Jitti Chompee, renowned choreographer and founder of Thai dance company 18 Monkeys is back with another art festival, this time collaborating with Goethe-Institut, the Japan Foundation and World Performances @ Drama Chula in a series of performances that draw inspiration from the madly bizarre and surreal world of Kafka. The Unfolding Kafka Festival, taking place between Nov 12-Dec 3, aims to highlight the importance of performance art through international collaborations.

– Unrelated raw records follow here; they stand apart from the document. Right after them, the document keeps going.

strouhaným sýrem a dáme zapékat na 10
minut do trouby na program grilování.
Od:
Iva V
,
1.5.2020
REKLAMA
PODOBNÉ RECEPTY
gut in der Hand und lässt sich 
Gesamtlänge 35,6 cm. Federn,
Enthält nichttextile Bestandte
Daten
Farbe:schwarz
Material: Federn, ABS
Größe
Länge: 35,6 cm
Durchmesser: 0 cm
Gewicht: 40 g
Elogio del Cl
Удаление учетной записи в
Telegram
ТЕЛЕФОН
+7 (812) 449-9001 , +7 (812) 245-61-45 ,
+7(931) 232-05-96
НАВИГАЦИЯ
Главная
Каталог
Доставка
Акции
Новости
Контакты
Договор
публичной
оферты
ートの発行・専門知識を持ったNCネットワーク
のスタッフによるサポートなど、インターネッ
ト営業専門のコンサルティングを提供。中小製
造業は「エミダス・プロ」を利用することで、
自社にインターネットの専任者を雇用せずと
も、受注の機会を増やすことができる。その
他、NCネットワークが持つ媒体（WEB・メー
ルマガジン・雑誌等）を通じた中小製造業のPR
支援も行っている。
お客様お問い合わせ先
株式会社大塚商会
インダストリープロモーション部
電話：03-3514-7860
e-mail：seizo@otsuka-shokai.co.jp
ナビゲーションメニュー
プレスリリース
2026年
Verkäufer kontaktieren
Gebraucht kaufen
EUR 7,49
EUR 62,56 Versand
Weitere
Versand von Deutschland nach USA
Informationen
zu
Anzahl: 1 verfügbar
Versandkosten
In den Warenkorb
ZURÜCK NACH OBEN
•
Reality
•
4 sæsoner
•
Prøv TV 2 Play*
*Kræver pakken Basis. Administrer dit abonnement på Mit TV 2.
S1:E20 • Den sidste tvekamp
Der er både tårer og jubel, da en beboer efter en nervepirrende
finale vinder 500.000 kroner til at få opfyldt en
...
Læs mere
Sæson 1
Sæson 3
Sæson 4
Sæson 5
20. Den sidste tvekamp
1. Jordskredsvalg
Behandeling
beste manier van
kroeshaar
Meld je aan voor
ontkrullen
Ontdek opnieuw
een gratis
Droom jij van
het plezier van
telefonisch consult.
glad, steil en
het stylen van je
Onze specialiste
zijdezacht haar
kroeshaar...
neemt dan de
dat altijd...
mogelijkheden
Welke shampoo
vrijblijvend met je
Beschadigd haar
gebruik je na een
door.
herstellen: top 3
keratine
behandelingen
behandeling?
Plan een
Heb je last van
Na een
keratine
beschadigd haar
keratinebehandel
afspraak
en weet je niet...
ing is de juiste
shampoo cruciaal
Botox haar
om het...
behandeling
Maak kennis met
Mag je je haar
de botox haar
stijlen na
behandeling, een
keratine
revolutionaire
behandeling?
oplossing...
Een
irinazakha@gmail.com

Here’s a closer look at the performances and what their artists had to say about them:

 

The Silence of Insects by Yoko Seyama
Nov 12-16, 5-8pm

This performance installation inspired by Kafka’s The Metamorphosis and Letter to His Father uses origami and live performance to explore the interaction between space and body.

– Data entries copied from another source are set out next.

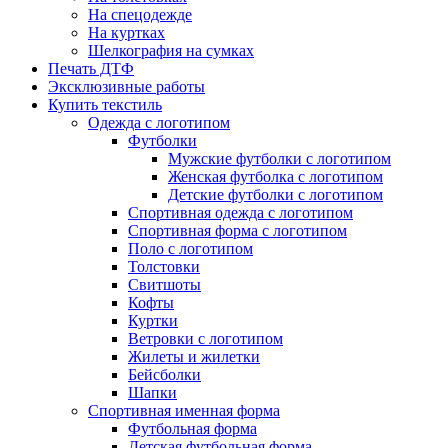
На спецодежде
На куртках
Шелкография на сумках
Печать ДТФ
Эксклюзивные работы
Купить текстиль
Одежда с логотипом
Футболки
Мужские футболки с логотипом
Женская футболка с логотипом
Детские футболки с логотипом
Спортивная одежда с логотипом
Спортивная форма с логотипом
Поло с логотипом
Толстовки
Свитшоты
Кофты
Куртки
Ветровки с логотипом
Жилеты и жилетки
Бейсболки
Шапки
Спортивная именная форма
Футбольная форма
Детская футбольная форма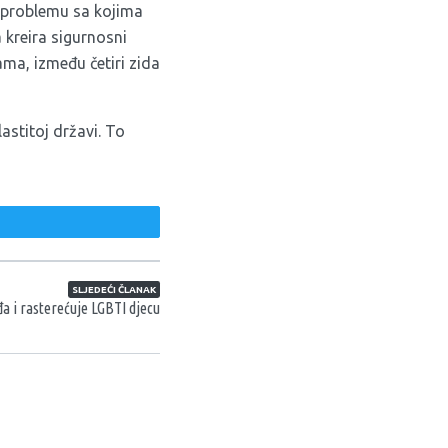
m problemu sa kojima
 kreira sigurnosni
ama, između četiri zida
astitoj državi. To
weet
SLJEDEĆI ČLANAK
đa i rasterećuje LGBTI djecu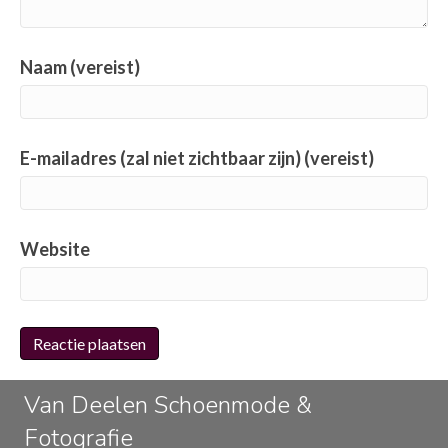
Naam (vereist)
E-mailadres (zal niet zichtbaar zijn) (vereist)
Website
Van Deelen Schoenmode &
Fotografie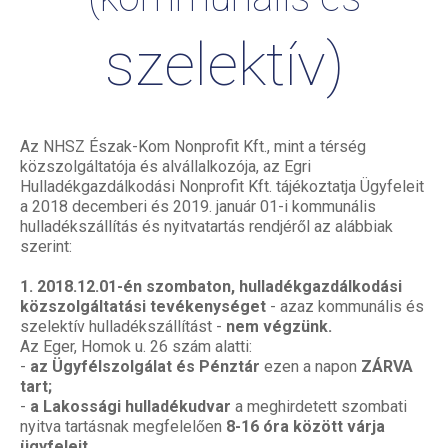
szelektív)
Az NHSZ Észak-Kom Nonprofit Kft., mint a térség
közszolgáltatója és alvállalkozója, az Egri
Hulladékgazdálkodási Nonprofit Kft. tájékoztatja Ügyfeleit
a 2018 decemberi és 2019. január 01-i kommunális
hulladékszállítás és nyitvatartás rendjéről az alábbiak
szerint:
1. 2018.12.01-én szombaton, hulladékgazdálkodási
közszolgáltatási tevékenységet
- azaz kommunális és
szelektív hulladékszállítást -
nem végzünk.
Az Eger, Homok u. 26 szám alatti:
-
az Ügyfélszolgálat és Pénztár
ezen a napon
ZÁRVA
tart;
-
a Lakossági hulladékudvar
a meghirdetett szombati
nyitva tartásnak megfelelően
8-16 óra között várja
ügyfeleit.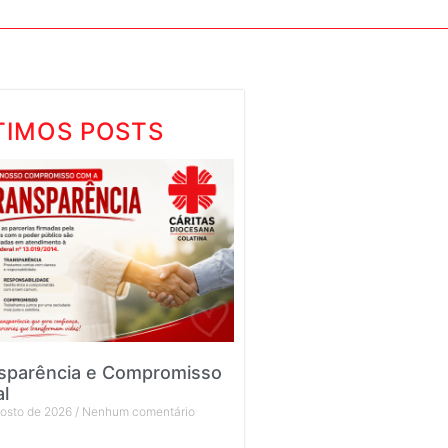
TIMOS POSTS
sparência e Compromisso
al
gosto de 2026
Nenhum comentário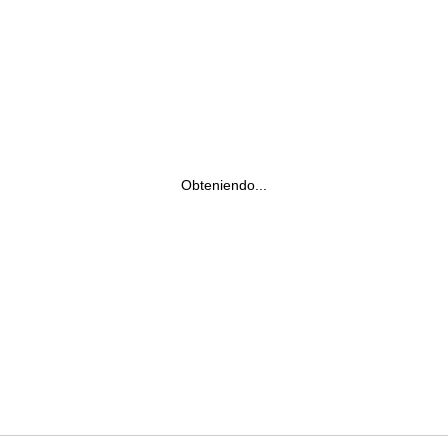
Obteniendo...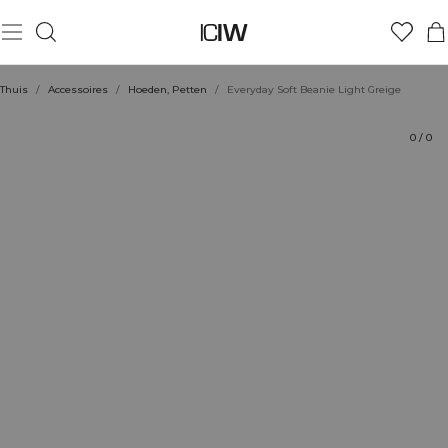
Product
Technische aspecten
Beoordelingen
Stijl met
Thuis
/
Accessoires
/
Hoeden, Petten
/
Everyday Soft Beanie Light Greige
0
/
0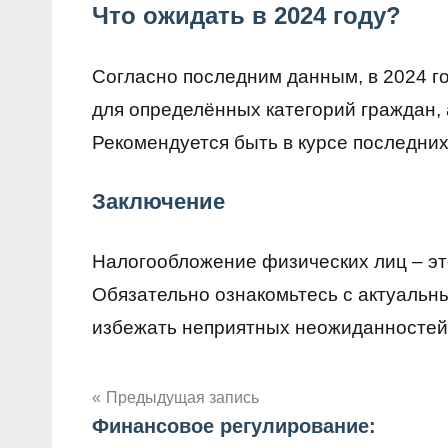
Что ожидать в 2024 году?
Согласно последним данным, в 2024 г
для определённых категорий граждан, 
Рекомендуется быть в курсе последних
Заключение
Налогообложение физических лиц – эт
Обязательно ознакомьтесь с актуальн
избежать неприятных неожиданностей
Навигация
Предыдущая запись
Финансовое регулирование:
по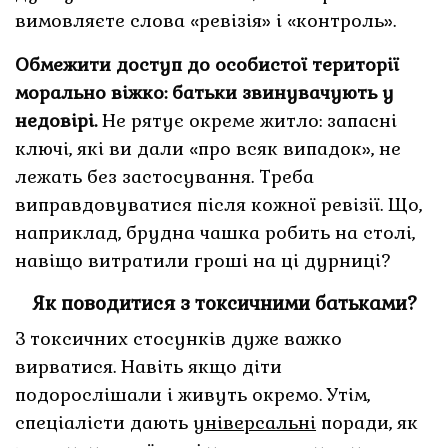
вимовляєте слова «ревізія» і «контроль».
Обмежити доступ до особистої території
морально віжко: батьки звинувачують у
недовірі.
Не рятує окреме житло: запасні
ключі, які ви дали «про всяк випадок», не
лежать без застосування. Треба
виправдовуватися після кожної ревізії. Що,
наприклад, брудна чашка робить на столі,
навіщо витратили гроші на ці дурниці?
Як поводитися з токсичними батьками?
З токсичних стосунків дуже важко
вирватися. Навіть якщо діти
подорослішали і живуть окремо. Утім,
спеціалісти дають
універсальні
поради, як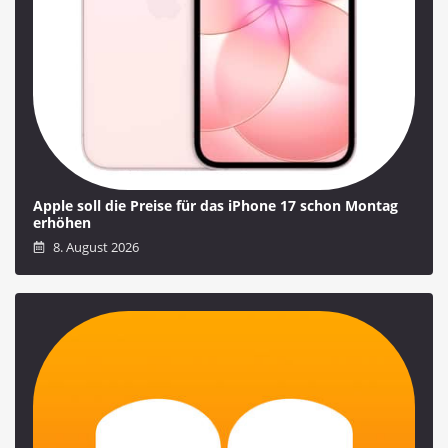
Apple soll die Preise für das iPhone 17 schon Montag
erhöhen
8. August 2026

“For this piece, I have sculpted more than 60 large origami cicadas to hang from the ceiling as mobiles while a dance performance takes place among them. I felt a reflection between the struggles of Kafka’s life and a cicada’s life, which is spent underground for years until the stage of metamorphosis, after which it only lives for a few weeks.”—Yoko Seyama

Venue: The Rose Hotel Bangkok, Soi Na Wat Hua Lam Phong. MRT Samyan


Der Bau (The Burrow) by Isabelle Schad and Laurent Goldring
Nov 19, 7:30pm

Based on Kafka’s novella Der Bau, this dance piece explores clothing as simultaneously the missing last layer of the body as well as an encompassing external space.

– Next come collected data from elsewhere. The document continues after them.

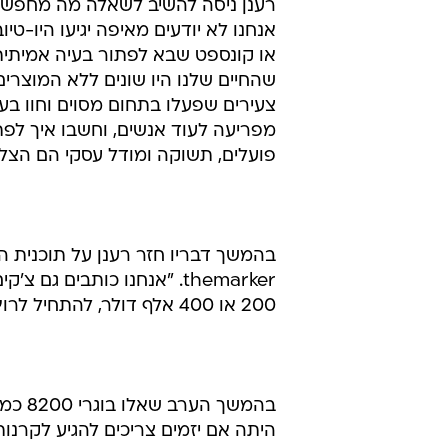
רענן ניסה להשיב לשאלה מה מחפשת ק
אנחנו לא יודעים מאיפה יגיעו היו-טי
או קונספט שבא לפתור בעיה אמיתית. ג
שהחיים שלנו היו שונים ללא המוצר
צעירים שפעלו בתחום מסוים וחוו ב
מפריעה לעוד אנשים, וחשבו איך לפ
פועלים, תשוקה ומודל עסקי הם הצל
200 או 400 אלף דולר, להתחיל לרוץ יחד, לעבוד ולתקוף את השוק - ומשם להתקדם".
בהמשך
היתה אם יזמים צריכים להגיע לקרנו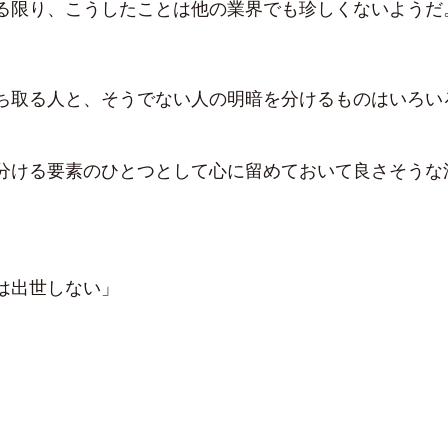
る限り、こうしたことは他の業界でも珍しくないようだ
ち取る人と、そうでない人の明暗を分けるものはいろい
分ける要素のひとつとして心に留めておいて良さそうな
は出世しない」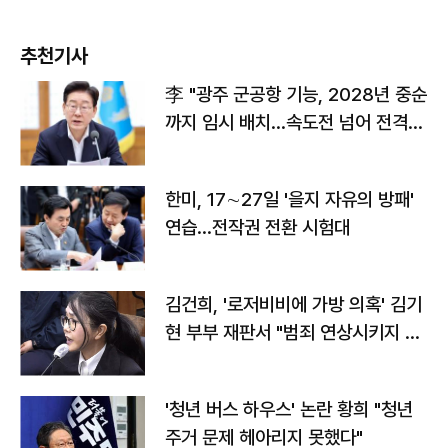
추천기사
李 "광주 군공항 기능, 2028년 중순
까지 임시 배치…속도전 넘어 전격
전"
한미, 17∼27일 '을지 자유의 방패'
연습…전작권 전환 시험대
김건희, '로저비비에 가방 의혹' 김기
현 부부 재판서 "범죄 연상시키지 말
라"
'청년 버스 하우스' 논란 황희 "청년
주거 문제 헤아리지 못했다"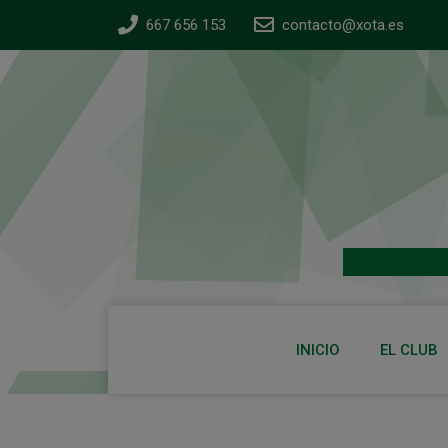
667 656 153
contacto@xota.es
INICIO
EL CLUB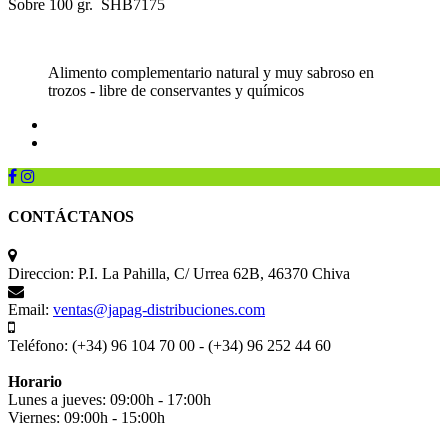
Sobre 100 gr. SHB7175
Alimento complementario natural y muy sabroso en
trozos - libre de conservantes y químicos
CONTÁCTANOS
Direccion:
P.I. La Pahilla, C/ Urrea 62B, 46370 Chiva
Email:
ventas@japag-distribuciones.com
Teléfono:
(+34) 96 104 70 00 - (+34) 96 252 44 60
Horario
Lunes a jueves: 09:00h - 17:00h
Viernes: 09:00h - 15:00h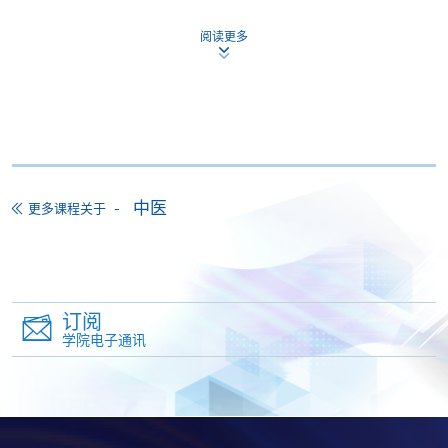
本课程在资歴架构下获得认可 (资歴架构第5级)
阅读更多
申请
中医
更多课程关于
网上报名
立即报名
申请表
下载申请表
订阅
报名办法
学院电子通讯
付款方法
1. 现金、「易办事」（EPS）、微信支付
(WeChat Pay) 或支付宝(Alipay)
申请人可亲临学院任何一所报名中心，以现金、「易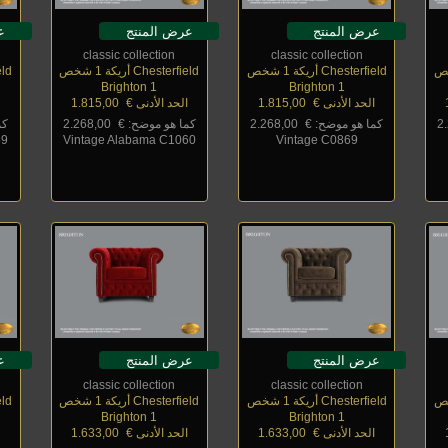
عرض المنتج
عرض المنتج
ع
classic collection
classic collection
Chesterfield أريكة 1 شخص
Chesterfield أريكة 1 شخص
field
Brighton 1
Brighton 1
الحد الأدنى €
_
1.815,00
الحد الأدنى €
_
1.815,00
ا
2
كما هو موضح: €
_
2.268,00
كما هو موضح: €
_
2.268,00
كم
59
Vintage Alabama C1060
Vintage C0869
عرض المنتج
عرض المنتج
ع
classic collection
classic collection
Chesterfield أريكة 1 شخص
Chesterfield أريكة 1 شخص
field
Brighton 1
Brighton 1
الحد الأدنى €
_
1.633,00
الحد الأدنى €
_
1.633,00
ا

“During the creation process it became clear that space itself can be seen as an organ, much like an extra layer of skin. Here, it is represented through the use of fabric that serves as an amplifier to make the inner processes of the body visible to the outer—as a form that is constantly changing and transforming.”— Isabelle Schad

Venue: Sodsai Pantoomkomol Center for Dramatic Arts, Chulalongkorn University. BTS Siam. 


 

Cesser d’etre (Stop Being) by Laurent Goldring, Jitti Chompee and Marika Rizzi
Dec 2-3, 7pm

A performance which involves three people entering a large structure made up of strings balanced on a 40cm tall support beam. The movements of the performers are amplified by the strings that make up the sculpture itself.

“Despite the fact that this is a three-body piece, when you are inside the sculpture nobody knows whether there’s one or many of you, because you never know whose movements are being amplified. It becomes an entirely new world.”—Laurent Goldring

Venue: K Bank Siam-Pic Ganesha Center of Performing Art, 7/F Siam Square One. BTS Siam.